In February 2009, FDA invoked its application integration policy (AIP) on Ranbaxy’s Paonta Sahib plant—a move that halted the review of all applications from the plant. Ranbaxy shares fell 18% and Daiichi’s lost 9.5%.
The final goodbye
On 24 May, 11 months after he sold Ranbaxy to the Japanese innovator, Malvinder Singh stepped down from all his positions at the company.
“It was a mutual parting of ways. He has other businesses where he wanted to focus and Daiichi told him that they understood if he wanted to do that. It was extremely gracious from both sides,” said the person closely involved in the deal, and mentioned in the first instance.
But the move may have also been hastened by growing concerns in Japan.
“The attitude of Daiichi completely changed after the AIP issue because then it became an accountability issue. Daiichi stepped in, there were changes in the board and this was viewed by the investors as a positive trend. No one expects the FDA issues to resolve quickly, but at least there is some clarity for Daiichi investors now,” said Yamaguchi.
And Malvinder Singh may not have been unhappy to leave, said a person who works closely with the Singh family and asked not to be identified. According to this person, while none of Ranbaxy’s senior management or even non-family board members were keen on the promoters exiting the company, the Singh family, and a few of its confidants, went ahead and did so because the family wanted cash to invest in businesses such as financial services and healthcare that it considered better bets than pharma.
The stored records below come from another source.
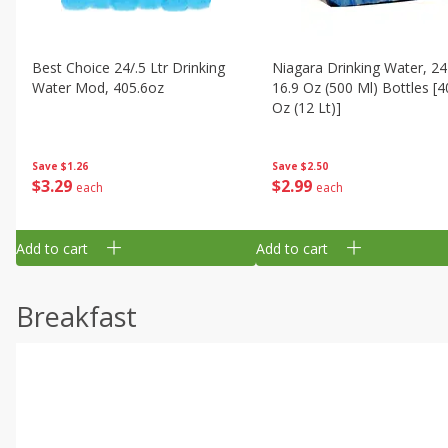
Best Choice 24/.5 Ltr Drinking
Niagara Drinking Water, 24
Water Mod, 405.6oz
16.9 Oz (500 Ml) Bottles [4
Oz (12 Lt)]
Save
$1.26
Save
$2.50
$
3
29
$
2
99
each
each
Add to cart
Add to cart
Breakfast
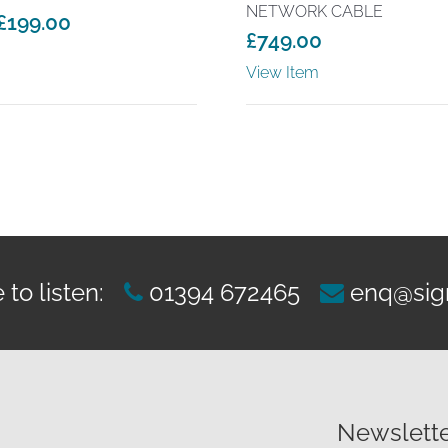
NETWORK CABLE
£
199.00
£
749.00
View Item
to listen:
01394 672465
enq@sig
Newslette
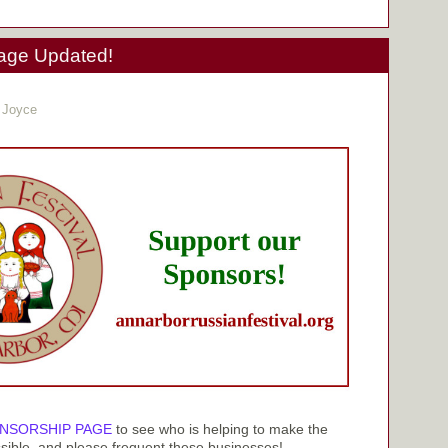
age Updated!
 Joyce
NSORSHIP PAGE
to see who is helping to make the
sible, and please frequent these businesses!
“Frankly, what was he (Malvinder Singh) doing there? With so much money and the Religare and Fortis businesses looking so bright, he had nothing to gain,” said Kaul
Still, there were some people who found the exit as strange as it was sudden.
One analyst with a foreign brokerage firm points to the fact that Malvinder Singh was given a five-year contract and an annual salary of Rs25 crore (up from Rs20 crore) last June after the Japanese company took over. He has had to terminate the contract and the Japanese company has paid him a severance of Rs45 crore, added this analyst, who did not want to be identified. This seems to suggest that there is “more to it” than meets the eye, said the analyst.
On 15 May, BSE, in a routine review, announced that starting 29 June, Ranbaxy would be replaced by Hero Honda Motors Ltd in its benchmark Sensex index. Nine days later, Atul Sobti, the former head of marketing at Hero Honda who had joined Ranbaxy in 2007, replaced Malvinder Singh as the CEO and managing director of Ranbaxy.
C.H. Unnikrishnan in Mumbai contributed to this story.